Indigosommer
»Ohne Scheiß, ich blute. Der Bastard hat mir die Nase gebrochen.« Er rappelte sich auf und stürzte sich mit wütendem Gebrüll auf Conrad. Einen Augenblick später sah ich nur noch ein Knäuel aus Armen und Beinen im Sand rollen.
»Aufhören!«, schrie ich.
Sie krachten gegen einen Berg Treibholz. Ich hoffte inständig, dass das Knacken von einem Ast kam und nicht von einem Knochen. Die beiden ächzten und knurrten wie Tiere. »Aufhören, aufhören, aufhören«, rief ich wütend und warf mit einer Handvoll Sand nach ihnen.

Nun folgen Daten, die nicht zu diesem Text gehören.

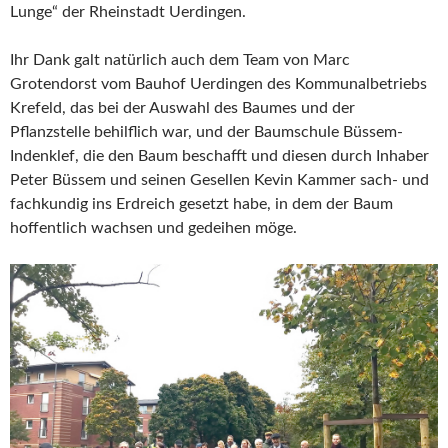
Lunge“ der Rheinstadt Uerdingen.
Ihr Dank galt natürlich auch dem Team von Marc
Grotendorst vom Bauhof Uerdingen des Kommunalbetriebs
Krefeld, das bei der Auswahl des Baumes und der
Pflanzstelle behilflich war, und der Baumschule Büssem-
Indenklef, die den Baum beschafft und diesen durch Inhaber
Peter Büssem und seinen Gesellen Kevin Kammer sach- und
fachkundig ins Erdreich gesetzt habe, in dem der Baum
hoffentlich wachsen und gedeihen möge.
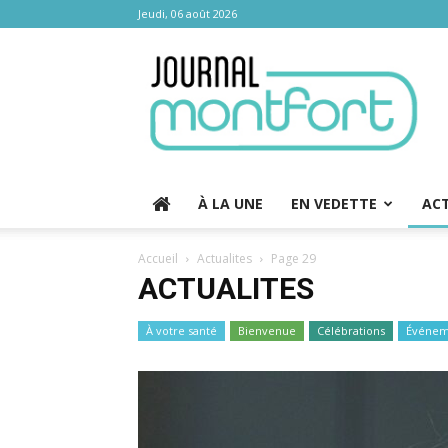
Jeudi, 06 août 2026
Journal
Montfort
À LA UNE
EN VEDETTE
AC
Accueil
Actualites
Page 29
ACTUALITES
À votre santé
Bienvenue
Célébrations
Événem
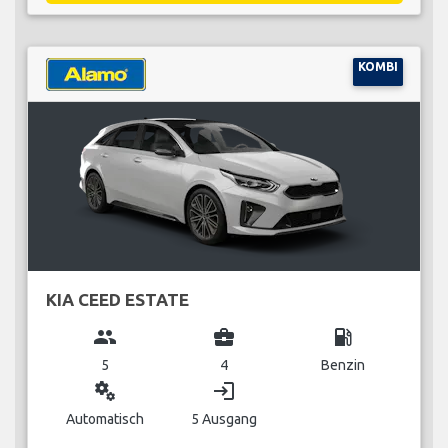
KOMBI
KIA CEED ESTATE
group
business_center
local_gas_station
5
4
Benzin
miscellaneous_services
login
Automatisch
5 Ausgang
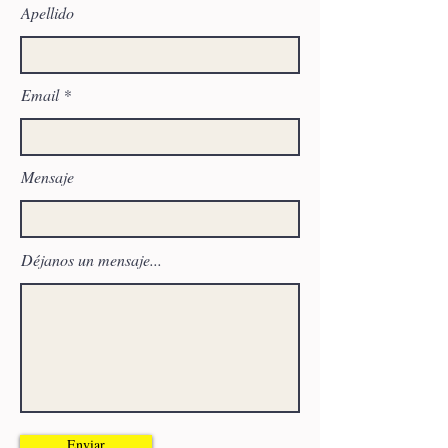
Apellido
Email
Mensaje
Déjanos un mensaje...
Enviar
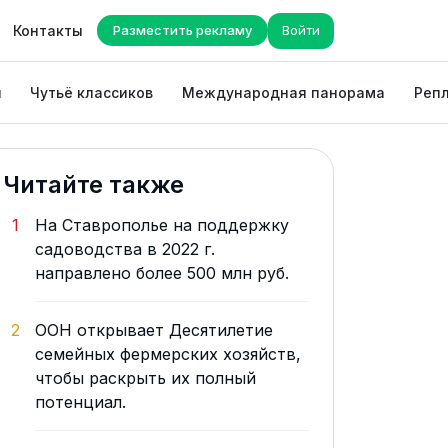
Контакты
Разместить рекламу
Войти
ы
Чутьё классиков
Международная панорама
Репл
Читайте также
1
На Ставрополье на поддержку
садоводства в 2022 г.
направлено более 500 млн руб.
2
ООН открывает Десятилетие
семейных фермерских хозяйств,
чтобы раскрыть их полный
потенциал.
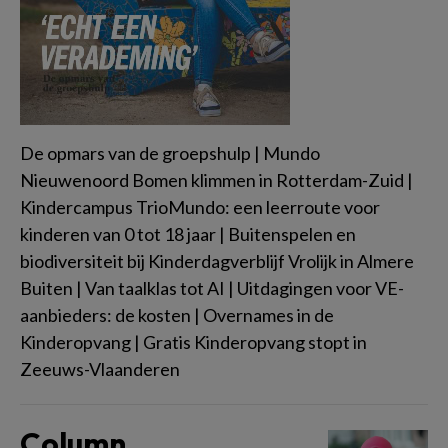
De opmars van de groepshulp | Mundo
Nieuwenoord Bomen klimmen in Rotterdam-Zuid |
Kindercampus TrioMundo: een leerroute voor
kinderen van 0 tot 18 jaar | Buitenspelen en
biodiversiteit bij Kinderdagverblijf Vrolijk in Almere
Buiten | Van taalklas tot AI | Uitdagingen voor VE-
aanbieders: de kosten | Overnames in de
Kinderopvang | Gratis Kinderopvang stopt in
Zeeuws-Vlaanderen
Column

Obwohl Josh größer und kräftiger war, war es am Ende Conrad, der seinen Widersacher mit dem Gesicht in den Sand drückte, sodass er keine Luft mehr bekam.
»Lass ihn los!«, schrie ich und riss Conrad an der Schulter. »Willst du ihn umbringen?«
Conrad stand auf und sah mich an. Im Licht des Mondes bemerkte ich, dass er im Gesicht blutete. Ich machte einen Schritt auf ihn zu, aber er wich vor mir zurück, als wüsste er auf einmal nicht mehr, wer ich war.
Josh hustete und krümmte sich im Sand. Ich kniete mich ne ben ihn und leuchtete ihm mit meiner kleinen Taschenlampe ins Gesicht. Aus seiner Nase lief Blut und sein Gesicht war voller Sand, mehr schien ihm nicht zu fehlen. Ich fischte ein Papiertaschentuch aus meiner Jeans und gab es ihm, damit er die Blutung stoppen konnte. Sein schickes Leinenhemd war voller Blutflecken.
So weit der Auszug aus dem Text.